CallMiner: http://www.callminer.com/ "Turn hours of customer calls into business intelligence"

This gives some background on call mining:

http://www.destinationcrm.com/articles/default.asp?ArticleID=5297

"With the advent of call mining technologies, call centers need no longer ignore a single customer voice. Call mining technologies convert recorded calls into minable databases of text and data. When these are combined with industry-standard data mining and unstructured data analysis technologies, call centers now have a powerful tool to mine 100 percent of call content for business intelligence."

and:

http://www.networkworld.com/news/2005/032805audio.html

"Call-mining technology combines speech recognition, speech analysis and data-mining capabilities to make it easy for companies to find specific information in audio archives and spot service gaps, sales opportunities and emerging customer trends."

"Government agencies, in particular, are turning to call mining and speech analytics to help pore through huge amounts of audio secured for homeland security initiatives, says Daniel Hong, voice business analyst at Datamonitor. "If they use call mining, they're able to do that quite a lot faster, at a fraction of the cost, and on an on-going basis," he says."

Callminer received CIA In-Q-Tel funding described by this PR release:
http://www.in-q-tel.com/news/releases/02_08_05.html

Recently Comcast bought CallMiner software:

http://www.callminer.com/news.html

"The US communications provider Comcast Corporation has appointed speech analytics software firm CallMiner to deploy its Virtual Server Room distributed processing platform to analyse every recorded call to Comcast's Midwest call centre."

Nexidia is a competitor of Callminer selling call mining software to business and government. http://www.nexidia.com/ A former head NSA is on the board.

There is no mention of anything that I have researched about any anonymizers to detach customer identity from what is recorded except a single hit in relation to a product by Nohold. Perhaps this is an independent responsibility of the company that buys it.

Business is recording and mining customer calls with no legal problems. Can the government also do that when anyone calls them? It is hard to know what the government is doing. Business however is wide open for research in this area. Business marketing of call mining are a rich source of info on exactly what it is and how it is used.

CallCenter is an online magazine for the industry and provide some interesting reading.
http://www.callcentermagazine.com/

Call mining companies have multiple links to NSA.

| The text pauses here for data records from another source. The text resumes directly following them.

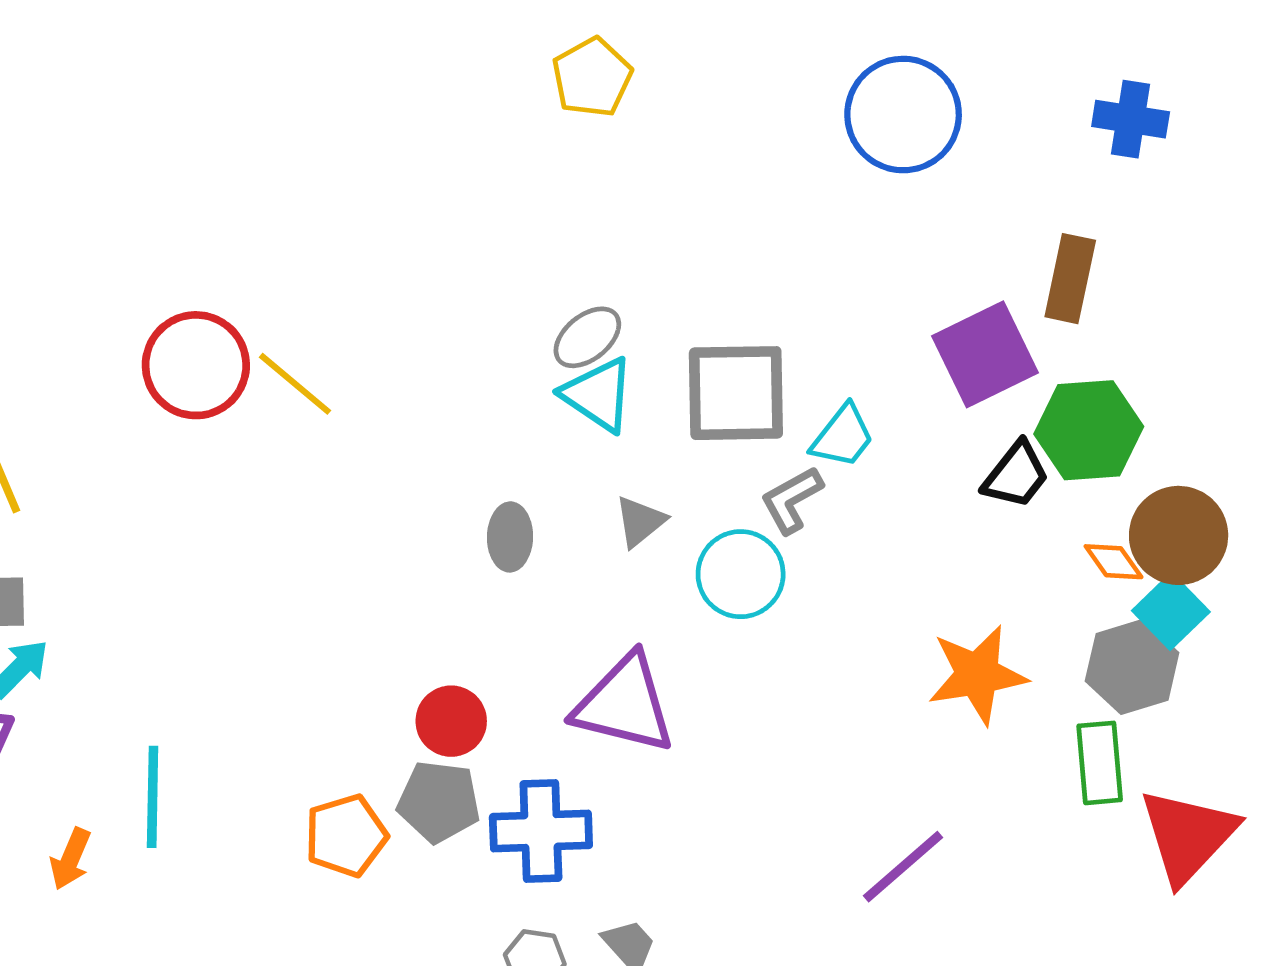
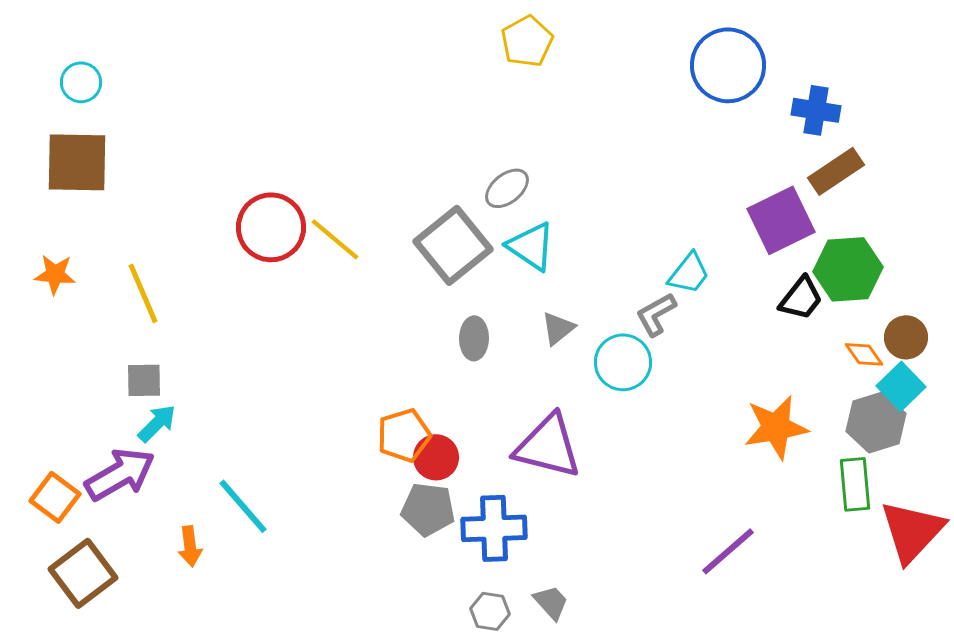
blue cross: (1131, 119) -> (816, 110), moved
brown rectangle: (1070, 279) -> (836, 171), turned 44
gray ellipse: (587, 337) -> (507, 188), moved
gray square: (736, 393) -> (453, 245), moved, turned -38
brown circle: (1179, 535) -> (906, 337), size x0.7
cyan line: (153, 797) -> (243, 506), turned -42
orange pentagon: (346, 836) -> (404, 435), moved
orange arrow: (71, 859) -> (190, 546), turned -30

Still researching. Any assistance appreciated. Call mining conducted by business seems to have gotten little attention as a privacy issue. Certainly less than the government has gotten for what it is suspected of doing and business is actually doing.

When you consider that business information about a customer can be shared with "affiliated businesses" the conclusions are less than reassuring that privacy in communications is being respected and protected.